To find out if Eurasian jays are capable of mental time travel, the researchers worked with birds that had been trained to find food hidden under cups. Davis set up a row of four identical red plastic cups and let the birds watch him place a piece of food under one of the cups. The jays then had to remember under which cup the food was hidden. Easy enough.

For the next step of the experiment, Davis made small changes to the appearance of the cups, such as adding stickers or colored strings, but again hid the food under the same cup in the composition. To a bird looking for a treat, these strings and stickers seemed like unimportant random information – at that point they only had to worry about the position of the cup to find the food.

James Davis

A Eurasian jay chooses the same cup during the memory phase of the experiment.

But in the final stage of the experiment, these small details of the decoration of the cup became unexpectedly important. Davis changed the position of the cups so that the birds could no longer rely on the once important information of which cup in the row contained food. (The treats were later removed from the cups to rule out the possibility that the birds were simply finding the food by smell.) However, after a 10-minute break, the jays were still able to find the treat cups.

Davis hypothesized that the birds’ mental process may have involved asking themselves, “Where’s the food? I remember going to the one with the black square on it. I’m going to go to that one,” Davis said. The jays appeared to go back in their memory to retrieve details about the decoration of the cups, and they were very successful in using this information to find the hidden food.

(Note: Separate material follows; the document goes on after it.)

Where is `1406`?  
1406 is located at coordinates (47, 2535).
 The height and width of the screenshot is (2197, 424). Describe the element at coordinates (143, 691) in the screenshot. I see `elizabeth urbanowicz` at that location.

“This study provides strong evidence for episodic memory in Eurasian jays,” said Dr. Jonathan Crystal, professor of psychology and brain sciences at Indiana University Bloomington, who was not involved in the project. “If you can answer this unexpected question after incidental encoding, it becomes a strong argument that you can remember back in time to the earlier episode, which is the basis of episodic memory documentation.”

Crystal said studies like this one, which aim to identify animals’ abilities to form episodic memories, are important in part because of their potential role in the field of human memory research.

“The big memory disease is Alzheimer’s disease, and of course the most debilitating aspect of Alzheimer’s disease is profound episodic memory loss,” Crystal said.

Because Alzheimer’s drugs for humans are invariably tested on animals before reaching human trials, he noted, it’s important for scientists to be able to understand whether these drugs actually affect the memories that Alzheimer’s patients lose.

“It’s not enough to just improve memory, we need to improve episodic memory,” he said, and a better understanding of how to test for episodic-like memory in animals could help make that possible.

Kate Golembiewski is a Chicago-based freelance science writer interested in zoology, thermodynamics, and death.